For a school project, I made a small video game using an HTML file. From there, when I was a senior in high school, I was like, ‘OK, this was really fun. I really want to learn how to make video games.’ I went on to become a computer science major at University of Hawai’i, Mānoa.
CR: What project are you working on right now? What makes it special?
KN: Currently I am working on a mixed reality environment in the emerging media lab Create(x), at the University of Hawaiʻi at West Oʻahu. In this space we project video onto the three walls of the lab to create an immersive environment. The environments are modeled after an actual place. So for the demo that I show, it is modeled to be Wainiha valley on Kauaʻi.
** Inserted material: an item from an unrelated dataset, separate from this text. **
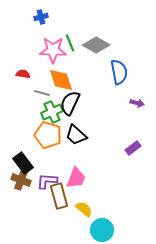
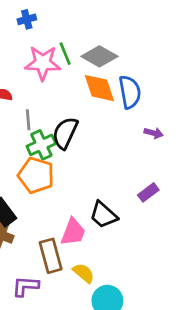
orange diamond: (61, 80) -> (99, 88), moved
gray line: (42, 93) -> (28, 120), turned 70
black trapezoid: (76, 135) -> (103, 215), moved
purple L-shape: (47, 181) -> (25, 286), moved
Being from Kauaʻi, I have a particular fondness for Wainiha valley from camping in the valley to assisting in the eradication of invasive plants. The main idea behind the development of this project was that the more users program new elements in Hawaiian, the more abundant and diverse the forest becomes.
CR: How can augmented reality and virtual reality be used for the greater good?
KN: Tech is always a double-edged sword. For virtual, augmented, or extended reality technologies, they have a lot of good because it's a very interesting experience for someone to have because you get the sense of presence. There's a lot of conversation or debate about whether virtual reality could actually improve empathy. Just being present in these experiences affects how people see things.
CR: How is AI changing computer science?
KN: AI is already blowing up, we already use it in our day-to-day lives now. It's going to rapidly grow. It’s going to get a lot smarter. And with that, I feel like there's a lot of questions we still need to ask ourselves like: how much privacy are you giving away? How do you create a competency in the general public to understand what AI can do?
I find that a lot of people have to talk about [how] algorithms that do machine learning are biased because they're still learning off of whatever data you give them. The results of AI still have to be looked at and investigated and not 100 percent trusted.
CR: Is there a void in your field and have you seen your contributions as filling that need?
KN: It's like Jurassic Park: we didn't ask whether we should make it, we just asked if we could make it. What you find is that a lot of technologies that are very exciting, they can be implemented quickly, and we don't think about the backlash or effects they have.
When I discovered research opportunities and how extended reality technologies could help with cultural preservation and language learning, that's when I got really into that.
CR: What advice would you give to young people looking to break into your world?
KN: Be passionate. Go after it. Try to be strategic in the environment. It's actually good not to be the smartest person in the room, even though it's scary. It's actually good to be surrounded by people who are better than you, because you will learn from them.
CR: How do you want your legacy to be remembered?
KN: I really would like to see more technology that is more competent in Hawaiian culture, more technology that helps us preserve and practice our culture, whether it be through the ways we do science here and the mythology methodologies we have here in Hawai’i for scientific research, or how we tell stories. If the work I do inspires more people to create technologies and projects like that, I would be very happy.